TASK GOAL:
Nothing but the records, transcribed verbatim and stripped of images, should appear in the answer.

PROVIDED DATA:
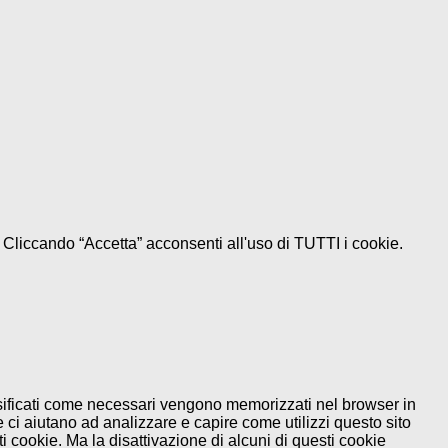
e. Cliccando “Accetta” acconsenti all'uso di TUTTI i cookie.
assificati come necessari vengono memorizzati nel browser in
 ci aiutano ad analizzare e capire come utilizzi questo sito
 cookie. Ma la disattivazione di alcuni di questi cookie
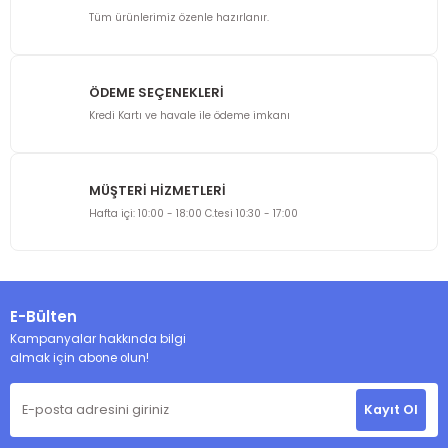
Ürün bilgilerinde hatalar bulunuyor.
Tüm ürünlerimiz özenle hazırlanır.
Ürün fiyatı diğer sitelerden daha pahalı.
Bu ürüne benzer farklı alternatifler olmalı.
ÖDEME SEÇENEKLERİ
Kredi Kartı ve havale ile ödeme imkanı
MÜŞTERİ HİZMETLERİ
Gönder
Hafta içi: 10:00 - 18:00 C.tesi 10:30 - 17:00
E-Bülten
Kampanyalar hakkında bilgi
almak için abone olun!
Kayıt Ol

RESULT FOR THIS TASK:
e. Cliccando “Accetta” acconsenti all'uso di TUTTI i cookie.
assificati come necessari vengono memorizzati nel browser in
 ci aiutano ad analizzare e capire come utilizzi questo sito
 cookie. Ma la disattivazione di alcuni di questi cookie
Ürün bilgilerinde hatalar bulunuyor.
Tüm ürünlerimiz özenle hazırlanır.
Ürün fiyatı diğer sitelerden daha pahalı.
Bu ürüne benzer farklı alternatifler olmalı.
ÖDEME SEÇENEKLERİ
Kredi Kartı ve havale ile ödeme imkanı
MÜŞTERİ HİZMETLERİ
Gönder
Hafta içi: 10:00 - 18:00 C.tesi 10:30 - 17:00
E-Bülten
Kampanyalar hakkında bilgi
almak için abone olun!
Kayıt Ol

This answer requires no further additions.